* TASK: Leaving out the pictures, restate each record below word for word.

──────── DATA EXTRACT

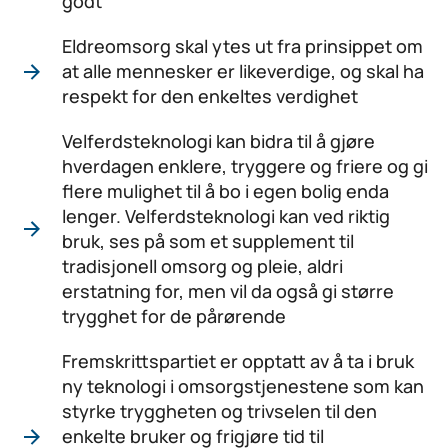
godt
Eldreomsorg skal ytes ut fra prinsippet om
at alle mennesker er likeverdige, og skal ha
respekt for den enkeltes verdighet
Velferdsteknologi kan bidra til å gjøre
hverdagen enklere, tryggere og friere og gi
flere mulighet til å bo i egen bolig enda
lenger. Velferdsteknologi kan ved riktig
bruk, ses på som et supplement til
tradisjonell omsorg og pleie, aldri
erstatning for, men vil da også gi større
trygghet for de pårørende
Fremskrittspartiet er opptatt av å ta i bruk
ny teknologi i omsorgstjenestene som kan
styrke tryggheten og trivselen til den
enkelte bruker og frigjøre tid til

────────────────

* RESPONSE TO THE TASK:
godt
Eldreomsorg skal ytes ut fra prinsippet om
at alle mennesker er likeverdige, og skal ha
respekt for den enkeltes verdighet
Velferdsteknologi kan bidra til å gjøre
hverdagen enklere, tryggere og friere og gi
flere mulighet til å bo i egen bolig enda
lenger. Velferdsteknologi kan ved riktig
bruk, ses på som et supplement til
tradisjonell omsorg og pleie, aldri
erstatning for, men vil da også gi større
trygghet for de pårørende
Fremskrittspartiet er opptatt av å ta i bruk
ny teknologi i omsorgstjenestene som kan
styrke tryggheten og trivselen til den
enkelte bruker og frigjøre tid til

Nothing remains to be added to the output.